Your task is to repeat exactly the lines below between the line holding "periodontitis, however, may" and the line holding "beaumanière class", inclusive, and only those.

************

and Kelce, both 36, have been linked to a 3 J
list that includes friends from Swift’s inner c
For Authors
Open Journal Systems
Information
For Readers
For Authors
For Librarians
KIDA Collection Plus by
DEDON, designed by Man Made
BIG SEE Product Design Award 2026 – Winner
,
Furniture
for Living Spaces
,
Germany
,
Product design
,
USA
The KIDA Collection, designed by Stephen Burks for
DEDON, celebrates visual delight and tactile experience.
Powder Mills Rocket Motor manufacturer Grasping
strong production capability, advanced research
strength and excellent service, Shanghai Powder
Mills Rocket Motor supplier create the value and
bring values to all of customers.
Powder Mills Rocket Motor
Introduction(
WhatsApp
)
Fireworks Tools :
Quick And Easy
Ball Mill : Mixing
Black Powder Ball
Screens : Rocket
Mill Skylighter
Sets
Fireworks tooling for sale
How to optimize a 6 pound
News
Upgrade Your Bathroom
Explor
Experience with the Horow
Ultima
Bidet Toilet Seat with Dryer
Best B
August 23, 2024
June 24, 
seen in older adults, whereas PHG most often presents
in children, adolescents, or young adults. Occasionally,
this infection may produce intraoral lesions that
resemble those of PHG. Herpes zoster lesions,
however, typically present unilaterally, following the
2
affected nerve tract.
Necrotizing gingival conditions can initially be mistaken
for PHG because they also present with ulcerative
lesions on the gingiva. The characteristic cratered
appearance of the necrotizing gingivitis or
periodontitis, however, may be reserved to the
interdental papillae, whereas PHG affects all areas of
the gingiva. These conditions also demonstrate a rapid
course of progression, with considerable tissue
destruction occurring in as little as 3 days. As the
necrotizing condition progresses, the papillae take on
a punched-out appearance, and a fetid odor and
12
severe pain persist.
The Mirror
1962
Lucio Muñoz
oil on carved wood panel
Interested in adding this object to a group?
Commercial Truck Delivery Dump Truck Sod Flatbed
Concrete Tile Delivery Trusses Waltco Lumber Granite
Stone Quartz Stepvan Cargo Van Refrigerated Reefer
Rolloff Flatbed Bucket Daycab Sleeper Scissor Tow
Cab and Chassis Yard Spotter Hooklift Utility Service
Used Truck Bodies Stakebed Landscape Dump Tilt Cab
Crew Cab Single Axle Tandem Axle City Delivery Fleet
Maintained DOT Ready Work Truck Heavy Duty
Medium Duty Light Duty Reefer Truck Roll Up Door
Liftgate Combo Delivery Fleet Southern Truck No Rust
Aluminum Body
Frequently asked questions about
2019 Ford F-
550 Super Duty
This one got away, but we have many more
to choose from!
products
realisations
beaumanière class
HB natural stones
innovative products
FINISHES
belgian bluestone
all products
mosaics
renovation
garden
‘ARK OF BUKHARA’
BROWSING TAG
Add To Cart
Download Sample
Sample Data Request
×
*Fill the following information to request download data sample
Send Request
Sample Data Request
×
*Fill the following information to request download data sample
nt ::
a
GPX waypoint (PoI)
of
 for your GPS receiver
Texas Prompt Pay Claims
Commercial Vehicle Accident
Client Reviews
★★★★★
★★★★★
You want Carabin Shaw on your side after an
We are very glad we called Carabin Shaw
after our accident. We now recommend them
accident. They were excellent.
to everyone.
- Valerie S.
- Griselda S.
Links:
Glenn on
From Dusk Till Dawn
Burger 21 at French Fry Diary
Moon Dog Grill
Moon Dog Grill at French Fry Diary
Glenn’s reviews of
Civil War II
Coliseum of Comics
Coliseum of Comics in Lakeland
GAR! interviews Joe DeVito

************

--- RESPONSE ---
periodontitis, however, may be reserved to the
interdental papillae, whereas PHG affects all areas of
the gingiva. These conditions also demonstrate a rapid
course of progression, with considerable tissue
destruction occurring in as little as 3 days. As the
necrotizing condition progresses, the papillae take on
a punched-out appearance, and a fetid odor and
12
severe pain persist.
The Mirror
1962
Lucio Muñoz
oil on carved wood panel
Interested in adding this object to a group?
Commercial Truck Delivery Dump Truck Sod Flatbed
Concrete Tile Delivery Trusses Waltco Lumber Granite
Stone Quartz Stepvan Cargo Van Refrigerated Reefer
Rolloff Flatbed Bucket Daycab Sleeper Scissor Tow
Cab and Chassis Yard Spotter Hooklift Utility Service
Used Truck Bodies Stakebed Landscape Dump Tilt Cab
Crew Cab Single Axle Tandem Axle City Delivery Fleet
Maintained DOT Ready Work Truck Heavy Duty
Medium Duty Light Duty Reefer Truck Roll Up Door
Liftgate Combo Delivery Fleet Southern Truck No Rust
Aluminum Body
Frequently asked questions about
2019 Ford F-
550 Super Duty
This one got away, but we have many more
to choose from!
products
realisations
beaumanière class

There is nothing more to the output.